Management of all shipboard food preparation to ensure that the line’s high culinary standard of cuisine is maintained within the budgetary limitation established as company policy. Assists the Executive Chef in his duties.
The Executive Sous Chef is responsible to ensure the guest satisfaction of the food product in their outlet. They also ensure that staff is trained in order to provide the service necessary for the continued service we provide on board. The decisions made regarding food costs and waste management is imperative to the success of the company as well as team morale and support to the management.
Reporting relationships:
The Executive Sous Chef reports directly to the Executive Chef de Cuisine.
Physical Demands:
For the safety of yourself and others on board certain physical abilities shall be maintained. Must be able to bend, climb, perform repetitive motion, and repetitively heavy lift.

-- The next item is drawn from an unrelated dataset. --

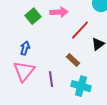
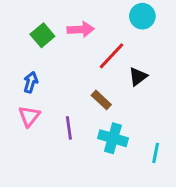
pink triangle: (24, 71) -> (29, 116), size x0.7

Must maintain physical fitness to perform tasks associated with job.
Travel Requirements:
- Passport – valid for a minimum of 6 month
- Flag state issued seaman book
- General flag state or flag state approved marine fitness medical United States C1/D visa
- English Marlin test at minimal score of 80%
- Pre-employment medical examination
Working Conditions:
Working on a cruise ship is very different from any land-based occupation. Working hours are longer and work is more intense due to the constant demand of the guests. You have to be very flexible in your working hours, which on occasion might have to be changed due to unforeseen circumstances. The Maritime Labour Convention of 2006 however strictly regulates these. Apart from the working hours there are strict rules which all members of the ship’s company need to adhere to as stipulated by the Master’s standing orders. You work in close proximity with your fellow crewmembers and therefore respect among all is essential.